▶ **What is needed**
Wherever a picture appears, skip it and retype the rest of the data exactly.

▶ **Listed entries**
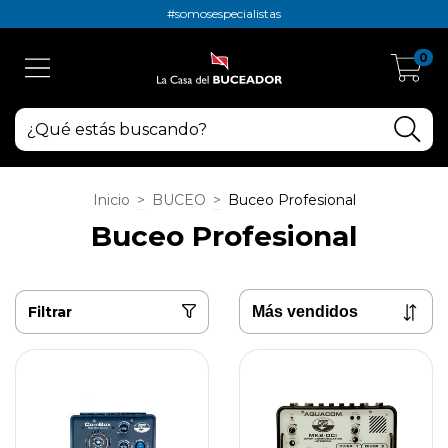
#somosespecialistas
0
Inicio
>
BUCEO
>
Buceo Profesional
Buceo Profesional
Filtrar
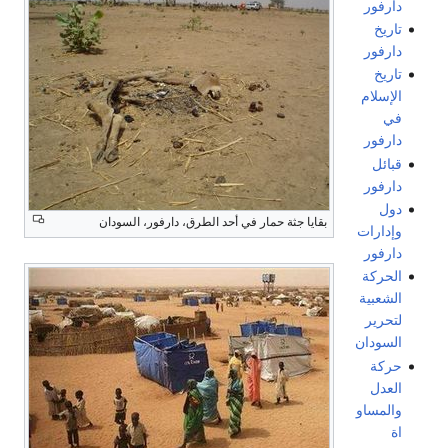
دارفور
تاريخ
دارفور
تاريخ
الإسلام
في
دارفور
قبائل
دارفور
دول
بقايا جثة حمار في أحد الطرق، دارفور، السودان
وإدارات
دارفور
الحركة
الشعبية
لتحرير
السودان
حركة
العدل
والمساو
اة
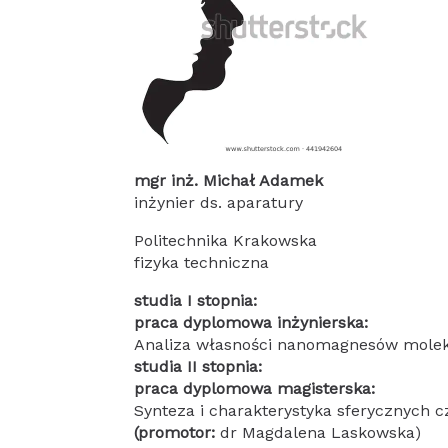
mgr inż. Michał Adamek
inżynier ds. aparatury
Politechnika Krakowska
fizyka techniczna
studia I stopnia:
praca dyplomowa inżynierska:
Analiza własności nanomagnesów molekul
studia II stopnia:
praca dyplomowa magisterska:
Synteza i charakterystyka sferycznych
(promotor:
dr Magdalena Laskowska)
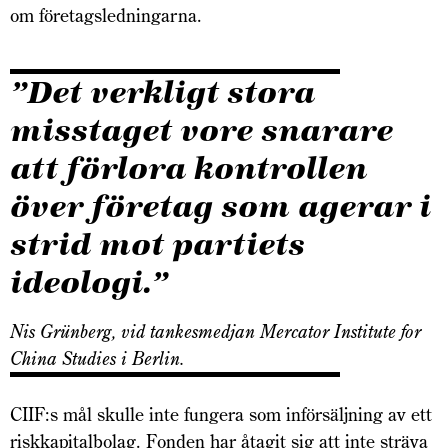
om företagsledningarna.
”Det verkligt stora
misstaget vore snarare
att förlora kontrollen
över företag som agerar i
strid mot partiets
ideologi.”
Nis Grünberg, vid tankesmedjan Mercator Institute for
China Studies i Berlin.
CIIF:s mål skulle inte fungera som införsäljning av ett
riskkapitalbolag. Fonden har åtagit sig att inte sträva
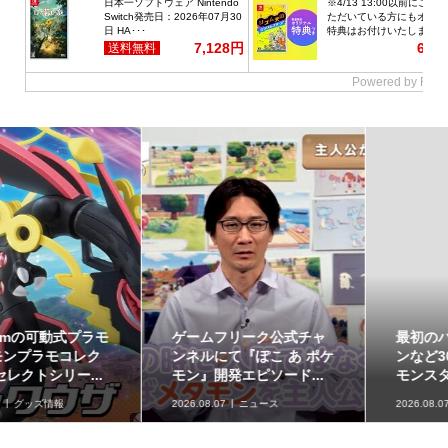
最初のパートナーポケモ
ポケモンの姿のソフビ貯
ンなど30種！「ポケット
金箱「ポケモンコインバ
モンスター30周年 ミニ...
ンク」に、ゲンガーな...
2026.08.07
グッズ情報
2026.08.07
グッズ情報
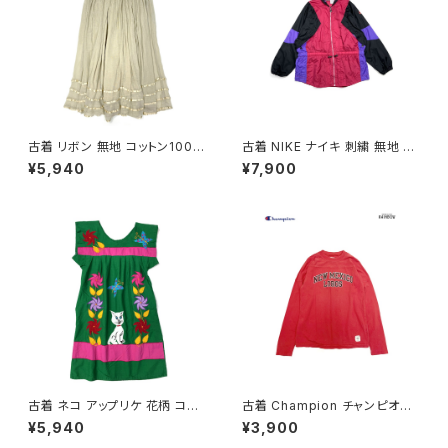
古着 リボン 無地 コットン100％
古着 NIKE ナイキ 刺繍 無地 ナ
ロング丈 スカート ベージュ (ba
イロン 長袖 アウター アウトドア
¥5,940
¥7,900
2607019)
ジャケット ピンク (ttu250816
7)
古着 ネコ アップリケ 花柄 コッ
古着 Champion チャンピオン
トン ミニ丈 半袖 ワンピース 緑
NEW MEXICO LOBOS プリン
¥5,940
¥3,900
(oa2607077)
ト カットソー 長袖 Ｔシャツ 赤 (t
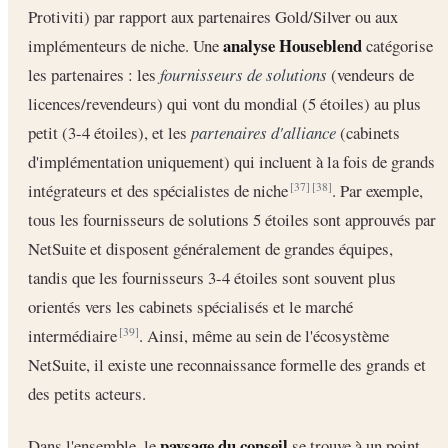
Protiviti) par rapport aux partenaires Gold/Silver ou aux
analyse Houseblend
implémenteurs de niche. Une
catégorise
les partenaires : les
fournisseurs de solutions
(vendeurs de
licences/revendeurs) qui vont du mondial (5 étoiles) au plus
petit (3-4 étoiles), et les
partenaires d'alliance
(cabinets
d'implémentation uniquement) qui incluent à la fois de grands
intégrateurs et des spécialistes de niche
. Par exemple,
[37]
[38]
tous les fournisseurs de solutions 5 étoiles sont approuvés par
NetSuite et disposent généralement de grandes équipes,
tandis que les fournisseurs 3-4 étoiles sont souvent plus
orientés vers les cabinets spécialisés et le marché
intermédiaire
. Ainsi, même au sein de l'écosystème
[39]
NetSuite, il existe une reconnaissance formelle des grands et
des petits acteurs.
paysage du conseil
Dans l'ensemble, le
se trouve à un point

▶ **Task solution**
#somosespecialistas
0
Inicio
>
BUCEO
>
Buceo Profesional
Buceo Profesional
Filtrar
دارفور
تاريخ
دارفور
تاريخ
الإسلام
في
دارفور
قبائل
دارفور
دول
بقايا جثة حمار في أحد الطرق، دارفور، السودان
وإدارات
دارفور
الحركة
الشعبية
لتحرير
السودان
حركة
العدل
والمساو
اة
mgr inż. Michał Adamek
inżynier ds. aparatury
Politechnika Krakowska
fizyka techniczna
studia I stopnia:
praca dyplomowa inżynierska:
Analiza własności nanomagnesów molekul
studia II stopnia:
praca dyplomowa magisterska:
Synteza i charakterystyka sferycznych
(promotor:
dr Magdalena Laskowska)
om företagsledningarna.
”Det verkligt stora
misstaget vore snarare
att förlora kontrollen
över företag som agerar i
strid mot partiets
ideologi.”
Nis Grünberg, vid tankesmedjan Mercator Institute for
China Studies i Berlin.
CIIF:s mål skulle inte fungera som införsäljning av ett
riskkapitalbolag. Fonden har åtagit sig att inte sträva
最初のパートナーポケモ
ポケモンの姿のソフビ貯
ンなど30種！「ポケット
金箱「ポケモンコインバ
モンスター30周年 ミニ...
ンク」に、ゲンガーな...
2026.08.07
グッズ情報
2026.08.07
グッズ情報
古着 リボン 無地 コットン100％
古着 NIKE ナイキ 刺繍 無地 ナ
ロング丈 スカート ベージュ (ba
イロン 長袖 アウター アウトドア
¥5,940
¥7,900
2607019)
ジャケット ピンク (ttu250816
7)
古着 ネコ アップリケ 花柄 コッ
古着 Champion チャンピオン
トン ミニ丈 半袖 ワンピース 緑
NEW MEXICO LOBOS プリン
¥5,940
¥3,900
(oa2607077)
ト カットソー 長袖 Ｔシャツ 赤 (t
Protiviti) par rapport aux partenaires Gold/Silver ou aux
analyse Houseblend
implémenteurs de niche. Une
catégorise
les partenaires : les
fournisseurs de solutions
(vendeurs de
licences/revendeurs) qui vont du mondial (5 étoiles) au plus
petit (3-4 étoiles), et les
partenaires d'alliance
(cabinets
d'implémentation uniquement) qui incluent à la fois de grands
intégrateurs et des spécialistes de niche
. Par exemple,
[37]
[38]
tous les fournisseurs de solutions 5 étoiles sont approuvés par
NetSuite et disposent généralement de grandes équipes,
tandis que les fournisseurs 3-4 étoiles sont souvent plus
orientés vers les cabinets spécialisés et le marché
intermédiaire
. Ainsi, même au sein de l'écosystème
[39]
NetSuite, il existe une reconnaissance formelle des grands et
des petits acteurs.
paysage du conseil
Dans l'ensemble, le
se trouve à un point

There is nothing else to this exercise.